There are two ways to escape suffering [the inferno where we live every day]. The first is easy for many: accept the inferno and become such a part of it that you can no longer see it. The second is risky and demands constant vigilance and apprehension: seek and learn to recognize who and what, in the midst of the inferno, are not inferno, then make them endure, give them space.
— Italo Calvino
Karim,
There’s a street in Karachi that follows the moon.
Near an Imam Baragh, there’s a line of houses, with hack and front doors and no boundary walls. When the lunar calendar enters the month of Muhurram, Shia women make their way to the Imam Baragh daily. There is a back door to the Imam Baragh for them, for the ones in purdah, and to reach that back door without being gazed upon by strangers in the open streets they walk through the neighbourhood houses. Back and front doors are flung open, and the women walk through from the hallway of one house to the hallway of another until that alley within houses takes them all the way to the door of the Imam Baragh. It is an alley without name, it is an alley that ceases to exist when the moon disappears, but it is an alley all the same and one that says more about Karachi than anything you’llfind on a street map.
Your mother called the other day to say she’s given you a copy of my father’s letter.

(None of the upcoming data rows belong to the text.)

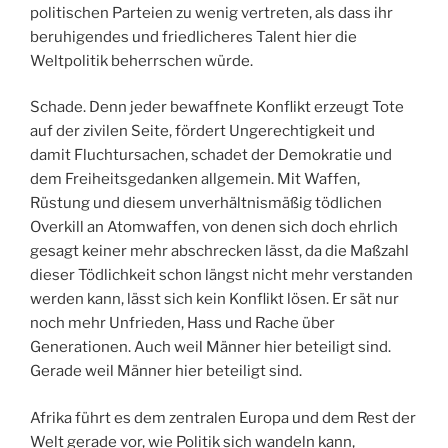
politischen Parteien zu wenig vertreten, als dass ihr
beruhigendes und friedlicheres Talent hier die
Weltpolitik beherrschen würde.
Schade. Denn jeder bewaffnete Konflikt erzeugt Tote
auf der zivilen Seite, fördert Ungerechtigkeit und
damit Fluchtursachen, schadet der Demokratie und
dem Freiheitsgedanken allgemein. Mit Waffen,
Rüstung und diesem unverhältnismäßig tödlichen
Overkill an Atomwaffen, von denen sich doch ehrlich
gesagt keiner mehr abschrecken lässt, da die Maßzahl
dieser Tödlichkeit schon längst nicht mehr verstanden
werden kann, lässt sich kein Konflikt lösen. Er sät nur
noch mehr Unfrieden, Hass und Rache über
Generationen. Auch weil Männer hier beteiligt sind.
Gerade weil Männer hier beteiligt sind.
Afrika führt es dem zentralen Europa und dem Rest der
Welt gerade vor, wie Politik sich wandeln kann,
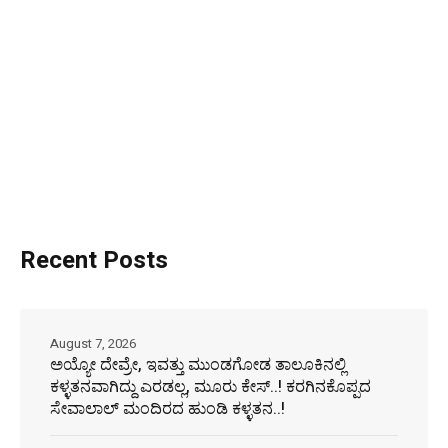
Recent Posts
August 7, 2026
ಅಯ್ಯೋ ದೇವ್ರೇ, ಇವತ್ತು ಮುಂಡಗೋಡ ತಾಲೂಕಿನಲ್ಲಿ
ಕಳ್ಳತನವಾಗಿದ್ದು ಎರಡಲ್ಲ, ಮೂರು ಕೇಸ್..! ಕರಗಿನಕೊಪ್ಪದ
ಸೇವಾಲಾಲ್ ಮಂದಿರದ ಹುಂಡಿ ಕಳ್ಳತನ..!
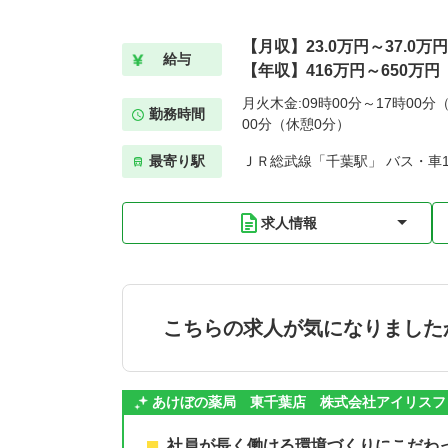
【月収】23.0万円～37.0万円
給与
【年収】416万円～650万円
月火木金:09時00分～17時00分（
勤務時間
00分（休憩0分）
最寄り駅
ＪＲ総武線「千葉駅」 バス・車1
求人情報
こちらの求人が気になりました
あけぼの薬局 東千葉店 株式会社アイリスフ
社員が長く働ける環境づくりにこだわ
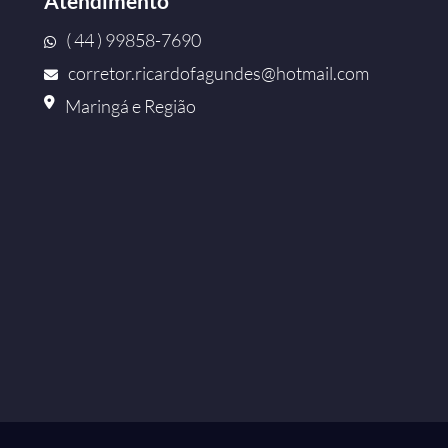
Atendimento
( 44 ) 99858-7690
corretor.ricardofagundes@hotmail.com
Maringá e Região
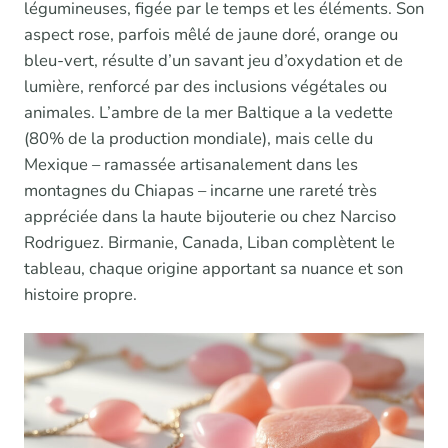
légumineuses, figée par le temps et les éléments. Son
aspect rose, parfois mêlé de jaune doré, orange ou
bleu-vert, résulte d’un savant jeu d’oxydation et de
lumière, renforcé par des inclusions végétales ou
animales. L’ambre de la mer Baltique a la vedette
(80% de la production mondiale), mais celle du
Mexique – ramassée artisanalement dans les
montagnes du Chiapas – incarne une rareté très
appréciée dans la haute bijouterie ou chez Narciso
Rodriguez. Birmanie, Canada, Liban complètent le
tableau, chaque origine apportant sa nuance et son
histoire propre.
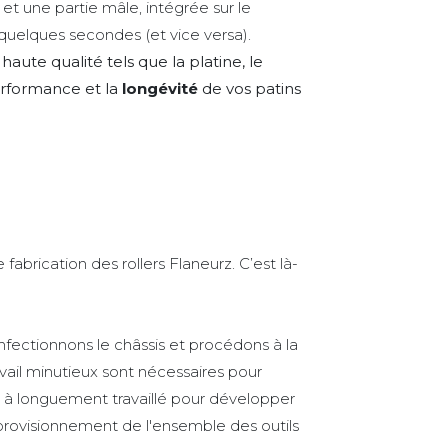
et une partie mâle, intégrée sur le
 quelques secondes (et vice versa).
ute qualité tels que la platine, le
performance et la
longévité
de vos patins
abrication des rollers Flaneurz. C’est là-
fectionnons le châssis et procédons à la
vail minutieux sont nécessaires pour
s à longuement travaillé pour développer
’approvisionnement de l'ensemble des outils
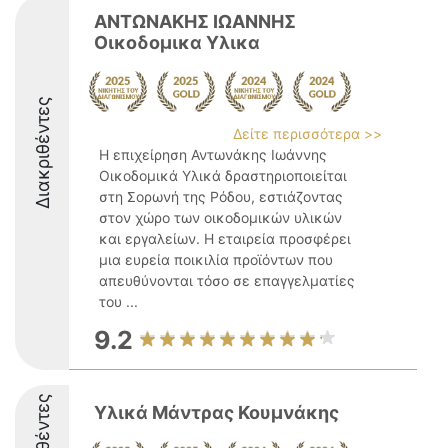
ΑΝΤΩΝΑΚΗΣ ΙΩΑΝΝΗΣ
Οικοδομικα Υλικα
Διακριθέντες
Δείτε περισσότερα >>
Η επιχείρηση Αντωνάκης Ιωάννης
Οικοδομικά Υλικά δραστηριοποιείται
στη Σορωνή της Ρόδου, εστιάζοντας
στον χώρο των οικοδομικών υλικών
και εργαλείων. Η εταιρεία προσφέρει
μια ευρεία ποικιλία προϊόντων που
απευθύνονται τόσο σε επαγγελματίες
του ...
9.2
Υλικά Μάντρας Κουμνάκης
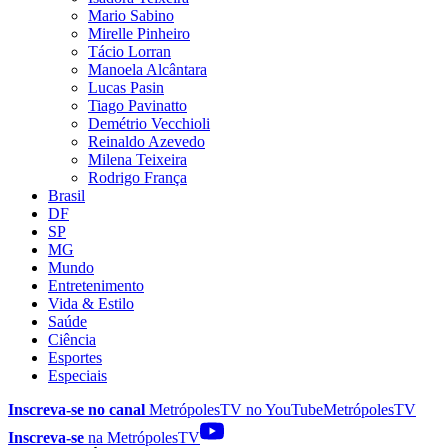
Mario Sabino
Mirelle Pinheiro
Tácio Lorran
Manoela Alcântara
Lucas Pasin
Tiago Pavinatto
Demétrio Vecchioli
Reinaldo Azevedo
Milena Teixeira
Rodrigo França
Brasil
DF
SP
MG
Mundo
Entretenimento
Vida & Estilo
Saúde
Ciência
Esportes
Especiais
Inscreva-se no canal
MetrópolesTV no
YouTube
MetrópolesTV
Inscreva-se
na MetrópolesTV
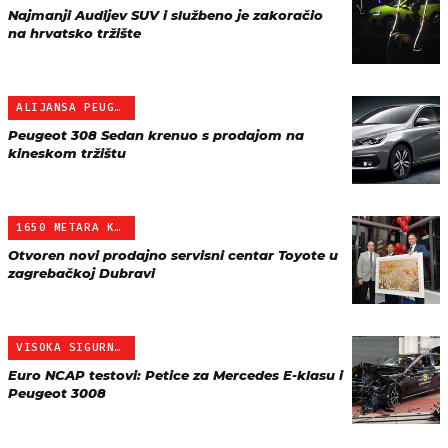
Najmanji Audijev SUV i službeno je zakoračio
na hrvatsko tržište
ALIJANSA PEUGEOT-CITROËN
Peugeot 308 Sedan krenuo s prodajom na
kineskom tržištu
1650 METARA KVADRATNIH
Otvoren novi prodajno servisni centar Toyote u
zagrebačkoj Dubravi
VISOKA SIGURNOST
Euro NCAP testovi: Petice za Mercedes E-klasu i
Peugeot 3008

In it he speaks of Karachi’s war stories that are personal in a way which excludes everything outside the story. I
understand now, at last, what this has to do with street names. I’ve always thought it wonderful that everyone I know in Karachi gives directions in terms of landmarks and stories — go to the submarine roundabout; turn into the lane where the car thief accosted Zia; drive until you come to Soma’s father’s office. Such familiarity, such belonging, wrapped up in every set of directions. Don’t deny there’s something remarkable about that; we belong to a city invested in storytelling. It is in our blood. But you can only be familiar with those you know well, you can only know the stories of those to whom you’ve bothered to listen. What happens to all those streets that hold no stories for us? Do we simply stay away from them? I’ve lived my life in such limited circles and it’s your voice I hear now, telling me the limited can be so limiting.